**WORK REQUIRED**
Looking at the entries below, how many lines include the word "lenders"? Answer with the number alone.

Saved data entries
▼▼▼

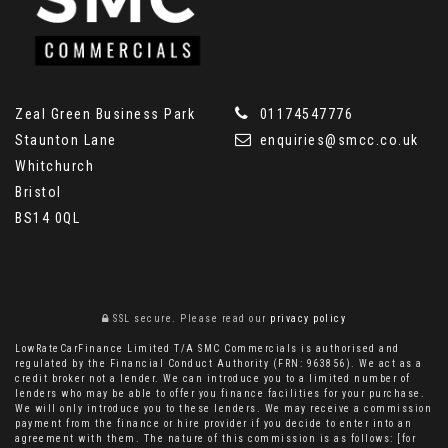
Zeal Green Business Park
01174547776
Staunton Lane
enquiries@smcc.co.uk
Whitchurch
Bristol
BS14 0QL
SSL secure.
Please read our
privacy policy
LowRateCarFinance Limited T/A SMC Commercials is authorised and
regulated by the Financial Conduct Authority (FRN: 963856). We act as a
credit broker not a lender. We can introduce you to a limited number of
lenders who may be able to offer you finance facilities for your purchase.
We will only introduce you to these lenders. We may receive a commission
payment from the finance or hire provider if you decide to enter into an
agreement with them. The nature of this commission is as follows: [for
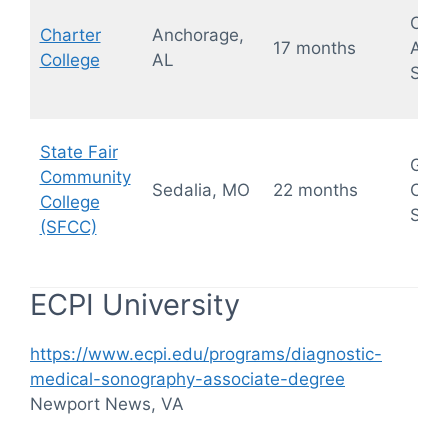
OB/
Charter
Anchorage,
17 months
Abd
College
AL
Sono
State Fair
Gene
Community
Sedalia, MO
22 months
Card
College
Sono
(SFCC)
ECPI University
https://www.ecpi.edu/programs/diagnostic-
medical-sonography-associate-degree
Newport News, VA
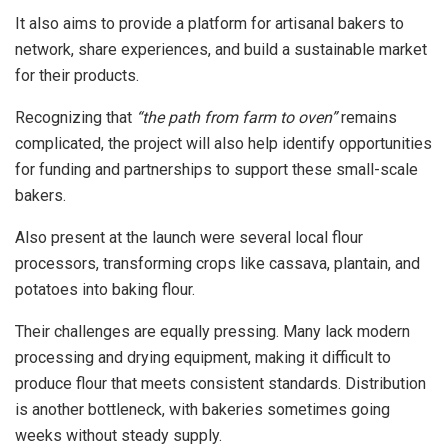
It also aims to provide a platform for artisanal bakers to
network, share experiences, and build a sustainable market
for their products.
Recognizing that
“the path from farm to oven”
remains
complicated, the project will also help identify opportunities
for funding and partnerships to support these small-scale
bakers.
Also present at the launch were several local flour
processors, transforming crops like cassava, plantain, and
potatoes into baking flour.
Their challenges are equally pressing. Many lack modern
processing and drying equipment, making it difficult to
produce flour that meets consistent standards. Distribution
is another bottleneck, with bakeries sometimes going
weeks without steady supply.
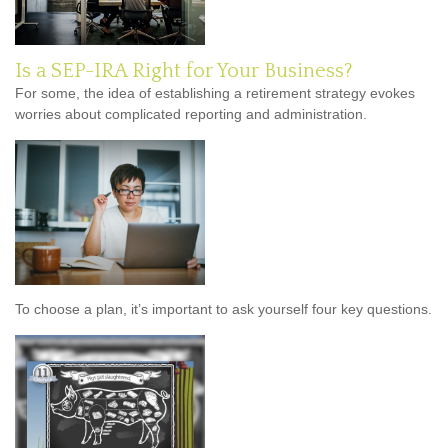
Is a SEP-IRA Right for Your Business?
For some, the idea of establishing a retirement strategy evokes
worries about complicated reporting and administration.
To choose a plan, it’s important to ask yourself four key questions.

▲▲▲
▼▼▼

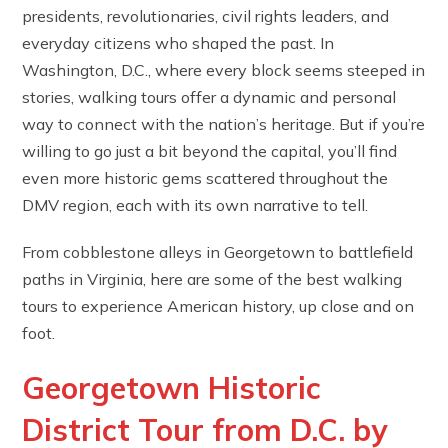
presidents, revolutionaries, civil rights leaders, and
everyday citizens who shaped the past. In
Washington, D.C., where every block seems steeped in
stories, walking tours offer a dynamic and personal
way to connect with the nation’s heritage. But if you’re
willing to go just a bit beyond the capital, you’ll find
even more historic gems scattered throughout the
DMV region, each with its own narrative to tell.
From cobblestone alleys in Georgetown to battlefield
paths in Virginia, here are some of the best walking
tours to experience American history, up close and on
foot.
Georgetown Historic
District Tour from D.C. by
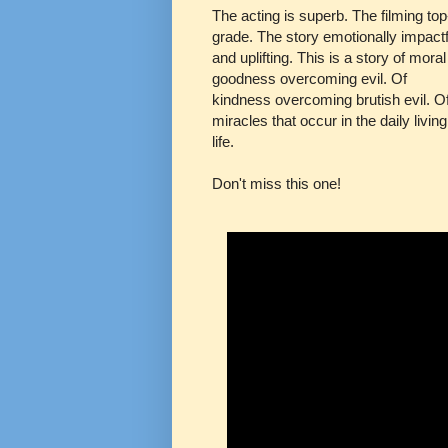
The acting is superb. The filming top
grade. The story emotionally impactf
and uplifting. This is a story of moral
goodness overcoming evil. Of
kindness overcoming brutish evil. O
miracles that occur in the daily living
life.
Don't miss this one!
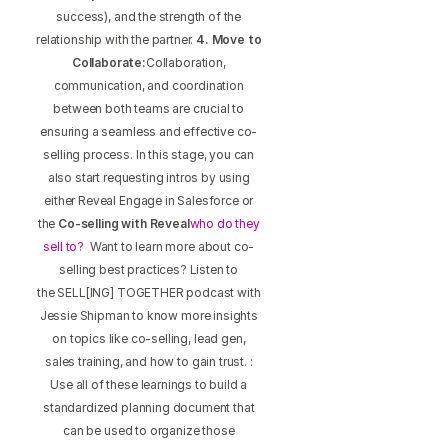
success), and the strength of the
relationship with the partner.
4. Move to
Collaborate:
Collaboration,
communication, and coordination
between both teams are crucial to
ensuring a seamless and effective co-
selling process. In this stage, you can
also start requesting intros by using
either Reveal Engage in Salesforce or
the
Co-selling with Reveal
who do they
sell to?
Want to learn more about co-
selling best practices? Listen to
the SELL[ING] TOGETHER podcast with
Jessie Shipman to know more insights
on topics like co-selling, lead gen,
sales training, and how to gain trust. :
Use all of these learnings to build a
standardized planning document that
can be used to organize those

▲▲▲

**ANSWER TO THIS PROBLEM**
2